Raising a matrix to a power in R

A surprising deficiency in R is the absence of an operator or built-in function for matrix exponentiation. I had to deal with this today when porting a function from MATLAB to R. Here is my quick-and-dirty solution:

mpower = function(M,p) {
	A = as.matrix(M)

	if (dim(A)[1] != dim(A)[2]) stop("not a square matrix")

	# M^{-1} = the matrix inverse of M
	if (p==-1) return(solve(A))

	# M^0 = I
	if (p==0) return(diag(1,dim(A)[1],dim(A)[2]))

	# M^1 = M
	if (p==1) return(A)

	if (p < -1) stop("only powers >= -1 allowed")
	if (p != as.integer(p)) stop("only integer powers allowed")

	R = A
	for (i in 2:p) {
		R = R %*% A
	}
	return(R)
}

Not the most efficient method, perhaps, but it works. If you know of a better alternative, please add a comment to this blog entry. One possibility might be to port MATLAB’s expm function, as defined in expm1.m in the MATLAB demos directory, to R.

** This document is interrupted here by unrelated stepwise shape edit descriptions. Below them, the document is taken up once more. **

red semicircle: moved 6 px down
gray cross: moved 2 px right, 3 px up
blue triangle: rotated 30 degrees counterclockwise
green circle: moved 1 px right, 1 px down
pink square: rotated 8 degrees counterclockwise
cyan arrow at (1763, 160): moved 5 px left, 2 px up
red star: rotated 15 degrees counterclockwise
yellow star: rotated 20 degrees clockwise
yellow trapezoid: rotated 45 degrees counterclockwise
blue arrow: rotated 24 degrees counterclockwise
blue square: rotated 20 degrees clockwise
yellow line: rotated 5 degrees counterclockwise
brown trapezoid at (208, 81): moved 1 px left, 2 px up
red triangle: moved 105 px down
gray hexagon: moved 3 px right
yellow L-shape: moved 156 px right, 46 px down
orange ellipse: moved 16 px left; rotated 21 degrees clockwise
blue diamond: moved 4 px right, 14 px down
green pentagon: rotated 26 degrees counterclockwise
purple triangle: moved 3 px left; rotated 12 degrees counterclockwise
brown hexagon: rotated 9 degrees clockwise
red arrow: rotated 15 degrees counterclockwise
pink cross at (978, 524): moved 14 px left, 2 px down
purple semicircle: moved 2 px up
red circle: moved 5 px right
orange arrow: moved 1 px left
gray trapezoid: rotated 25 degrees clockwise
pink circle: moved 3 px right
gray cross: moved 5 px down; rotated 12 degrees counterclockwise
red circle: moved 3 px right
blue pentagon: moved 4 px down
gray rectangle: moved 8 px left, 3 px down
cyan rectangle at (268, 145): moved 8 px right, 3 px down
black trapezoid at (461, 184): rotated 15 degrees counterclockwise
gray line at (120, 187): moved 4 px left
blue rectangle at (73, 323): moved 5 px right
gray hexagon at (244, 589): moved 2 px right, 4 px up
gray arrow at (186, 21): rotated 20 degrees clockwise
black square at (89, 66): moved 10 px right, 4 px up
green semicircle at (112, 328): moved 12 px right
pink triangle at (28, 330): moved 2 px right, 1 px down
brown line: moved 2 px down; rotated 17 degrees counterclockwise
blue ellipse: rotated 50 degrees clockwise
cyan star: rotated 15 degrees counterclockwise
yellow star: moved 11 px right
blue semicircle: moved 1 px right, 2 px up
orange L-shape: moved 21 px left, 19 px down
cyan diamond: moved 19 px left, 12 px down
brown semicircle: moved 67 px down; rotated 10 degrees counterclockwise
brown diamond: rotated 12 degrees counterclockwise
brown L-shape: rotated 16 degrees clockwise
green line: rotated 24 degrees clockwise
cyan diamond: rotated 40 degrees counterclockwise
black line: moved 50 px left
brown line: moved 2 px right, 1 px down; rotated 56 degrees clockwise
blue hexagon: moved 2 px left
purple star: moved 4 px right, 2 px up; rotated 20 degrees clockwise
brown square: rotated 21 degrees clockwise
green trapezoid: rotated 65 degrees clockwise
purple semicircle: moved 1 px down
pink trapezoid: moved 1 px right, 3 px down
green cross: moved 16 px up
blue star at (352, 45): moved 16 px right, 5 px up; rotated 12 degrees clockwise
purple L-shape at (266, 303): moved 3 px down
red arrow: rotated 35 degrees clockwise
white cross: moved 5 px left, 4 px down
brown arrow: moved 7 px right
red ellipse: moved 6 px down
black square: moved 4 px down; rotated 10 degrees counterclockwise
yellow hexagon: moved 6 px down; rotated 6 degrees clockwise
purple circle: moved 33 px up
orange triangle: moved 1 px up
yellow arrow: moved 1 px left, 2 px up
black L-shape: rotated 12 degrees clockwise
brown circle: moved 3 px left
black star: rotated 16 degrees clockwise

For a detailed review of methods for computing the exponential of a matrix, see:

Moler, Cleve and Charles Van Loan (2003), “Nineteen dubious ways to compute the exponential of a matrix, twenty-five years later,” Society for Industrial and Applied Mathematics, 45 (1), 3-49.

7 thoughts on “Raising a matrix to a power in R

  1. I have been lost on this one for a few months and hadn’t come up with a simple solution. This isn’t complete but it’s excellent for my purposes. Thank you!

  2. Very nice, thanks for sharing this very effective bit of code. It is strange that this was never added to the base of R.

  3. Thanks, Victor. That’s very helpful, especially for Markov chains. However, if you had to compute A^5 by hand, first you’d compute A^2, then square the result to get A^4 in two steps, and finally multiply by A once more. I’ve generalized this approach by adding an additional function that, for a nonnegative integer, returns an array of binary digits. This should involve about one half log base 2 of p matrix multiplications rather than p-1. Sorry by the way for the lack of comments — documentation is not my strong suit.

    dec2bin = function(n){

    p <- n

    if(p==0) return(0)

    bin.rep <- NULL

    k 0){

    q <- p%%2^k
    bin.rep <- c(sign(q),bin.rep)
    p <- p – q
    k <- k+1

    }

    return(bin.rep)

    }

    eye = function(n){

    return(diag(1,n,n))

    }

    mpower = function(M,p){

    A <- as.matrix(M)

    m <- dim(A)[1]
    n <- dim(A)[2]

    if(m != n) stop("Matrix must be square.")

    if(p == -1) return(solve(A))

    p <- dec2bin(p)

    l <- length(p)

    B <- eye(n)

    for(k in l:1){

    if(p[k]) B <- B%*%A
    A <- A%*%A

    }

    return(B)

    }

  4. The only comprehensive solution is function Matpow from the R package powerplus. All other functions (expm, etc) have huge limitations, like integer exponents. With Matpow you have no limitations.